監督:成瀬巳喜男
原作:川端康成
出演:尾形菊子(原節子)、尾形修一(上原謙)、尾形信吾(山村聡)、尾形保子(長岡輝子)、事務員(杉葉子)、池田(丹阿弥谷津子)、房子(中北千枝子)、絹子(角梨枝子)、ほか
1954年、日本
鎌倉に住む尾形信吾は老いを自覚するようになったが、息子の修一の浮気による嫁の菊子の苦悩と、嫁がせた娘の房子の嫁ぎ先での不和に悩んでいた…。
主題は老夫婦の嫁に向ける情愛なんでしょうが、そうして嫁を可愛がる理由の裏に息子の浮気に対する申し訳なさがあるんで、根本的に息子の浮気を何とかしろよ!というわけで、お父さん、東奔西走します。ただ、お父さん、息子が同じ会社で働いていることからもわかるように、なんちゅうか、根本的に息子に甘いです。うーん、嫁を「子ども」呼ばわりして愛人と毎日のように遊び歩いて、愛人のうちに行って酒かっくらって無理難題を言ったり、蹴ったりするようなバカ息子を雇用し続けるというのもどうかって気もする… ビジネスマン以前に人間として駄目だろう、それ。
あと、お母さんに突っ込まれてますが、お父さん、動くのが遅くて、愛人と別れさせようとした時には、嫁はもうせっかくできた赤ん坊を流してしまっているんですよ。つまり、舅・姑との仲のいい関係を保ち、子どもを育てるということに逃げようとせず、夫婦関係の基本、夫との関係をこれ以上、続けたくないという結論に達してしまうわけです。

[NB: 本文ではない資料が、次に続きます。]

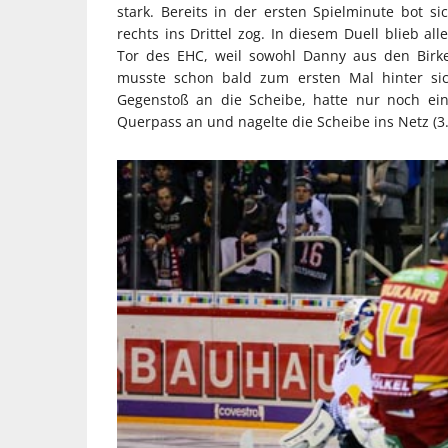
stark. Bereits in der ersten Spielminute bot s
rechts ins Drittel zog. In diesem Duell blieb al
Tor des EHC, weil sowohl Danny aus den Birke
musste schon bald zum ersten Mal hinter sic
Gegenstoß an die Scheibe, hatte nur noch ein
Querpass an und nagelte die Scheibe ins Netz (3.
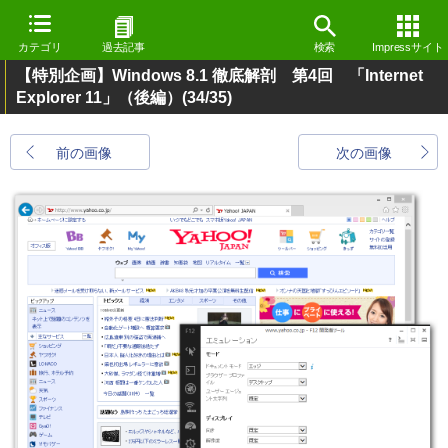
カテゴリ
過去記事
検索
Impressサイト
【特別企画】Windows 8.1 徹底解剖 第4回 「Internet
Explorer 11」（後編）
(34/35)
前の画像
次の画像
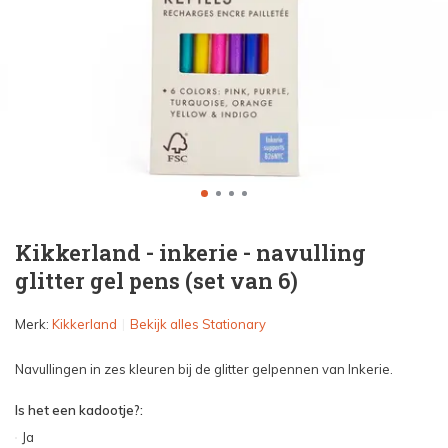
Kikkerland - inkerie - navulling
glitter gel pens (set van 6)
Merk:
Kikkerland
Bekijk alles Stationary
Navullingen in zes kleuren bij de glitter gelpennen van Inkerie.
Is het een kadootje?:
Ja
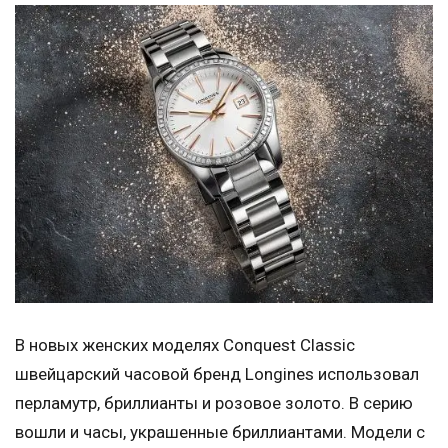
В новых женских моделях Conquest Classic
швейцарский часовой бренд Longines использовал
перламутр, бриллианты и розовое золото. В серию
вошли и часы, украшенные бриллиантами. Модели с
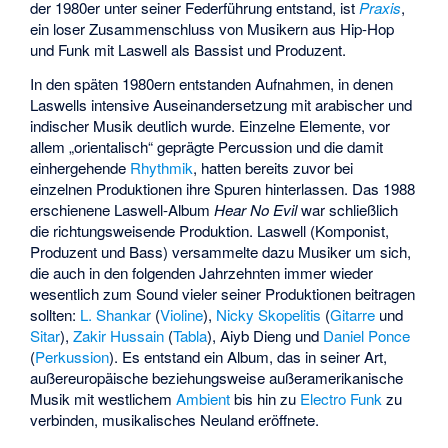
der 1980er unter seiner Federführung entstand, ist
Praxis
,
ein loser Zusammenschluss von Musikern aus Hip-Hop
und Funk mit Laswell als Bassist und Produzent.
In den späten 1980ern entstanden Aufnahmen, in denen
Laswells intensive Auseinandersetzung mit arabischer und
indischer Musik deutlich wurde. Einzelne Elemente, vor
allem „orientalisch“ geprägte Percussion und die damit
einhergehende
Rhythmik
, hatten bereits zuvor bei
einzelnen Produktionen ihre Spuren hinterlassen. Das 1988
erschienene Laswell-Album
Hear No Evil
war schließlich
die richtungsweisende Produktion. Laswell (Komponist,
Produzent und Bass) versammelte dazu Musiker um sich,
die auch in den folgenden Jahrzehnten immer wieder
wesentlich zum Sound vieler seiner Produktionen beitragen
sollten:
L. Shankar
(
Violine
),
Nicky Skopelitis
(
Gitarre
und
Sitar
),
Zakir Hussain
(
Tabla
),
Aiyb Dieng
und
Daniel Ponce
(
Perkussion
). Es entstand ein Album, das in seiner Art,
außereuropäische beziehungsweise außeramerikanische
Musik mit westlichem
Ambient
bis hin zu
Electro Funk
zu
verbinden, musikalisches Neuland eröffnete.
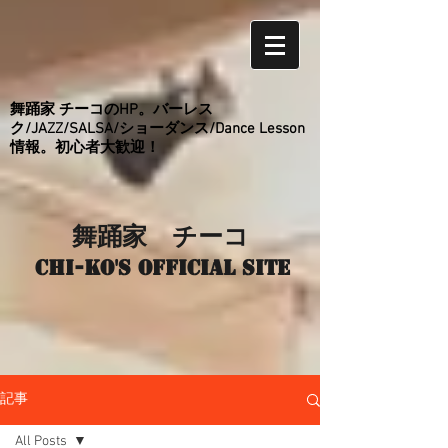
舞踊家 チーコのHP。バーレス
ク/JAZZ/SALSA/ショーダンス/Dance Lesson
情報。初心者大歓迎！
舞踊家 チーコ
Chi-ko's Official site
記事
All Posts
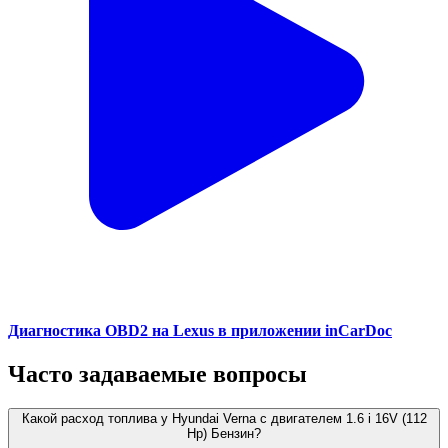
Диагностика OBD2 на Lexus в приложении inCarDoc
Часто задаваемые вопросы
Какой расход топлива у Hyundai Verna с двигателем 1.6 i 16V (112
Hp) Бензин?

ラスト、具合が悪いと言って実家に帰った菊子はお父さんとどこかの公園で待ち合わせ、離婚の意思を告げます。お父さんも、信州の家に帰ると言い出しますが、その場合、房子は夫とよりを戻しそう(お父さんにも菊子にも知られていないが、修一が房子の夫と話し合っているので、完全な駄目人間ではないようですが、妹のことの前に妻を見ろよ!な気もする)なので、鎌倉の家には修一一人が残されるということで良いのでしょうか? (´・ω・`)

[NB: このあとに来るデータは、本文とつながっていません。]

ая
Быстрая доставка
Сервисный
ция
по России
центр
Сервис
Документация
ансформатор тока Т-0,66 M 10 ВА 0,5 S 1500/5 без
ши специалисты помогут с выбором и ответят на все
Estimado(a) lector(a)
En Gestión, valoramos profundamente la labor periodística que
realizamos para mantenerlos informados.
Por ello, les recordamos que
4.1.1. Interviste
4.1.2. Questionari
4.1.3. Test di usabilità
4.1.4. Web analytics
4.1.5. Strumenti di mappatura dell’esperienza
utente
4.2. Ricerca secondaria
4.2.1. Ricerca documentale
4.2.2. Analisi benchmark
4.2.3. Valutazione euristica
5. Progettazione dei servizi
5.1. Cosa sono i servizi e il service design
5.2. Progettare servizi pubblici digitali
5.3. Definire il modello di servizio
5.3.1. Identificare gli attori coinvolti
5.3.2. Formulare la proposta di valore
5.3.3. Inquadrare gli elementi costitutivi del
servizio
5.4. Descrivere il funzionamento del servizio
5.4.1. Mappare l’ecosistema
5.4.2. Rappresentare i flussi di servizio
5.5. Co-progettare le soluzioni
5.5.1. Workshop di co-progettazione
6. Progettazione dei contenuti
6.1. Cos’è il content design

そして、タイトルの「山の音」というのは何のことだったのか、最後までわからず。
原作が川端康成で、信吾の菊子に寄せる情愛が美しいと評判のようですが、自分には女房もいて(ただし、本当に好きだったのは今の女房の姉で美人だったし、菊子も美人なので相当な面食い)、菊子にも修一という夫がいての舅と嫁の関係なので、川端康成はやっぱり変態だな〜という結論に達しました。「山の音」は、きっと映画では描かれなかった信州の話なんでしょう、きっと。そのうちに原作も読んでみよう。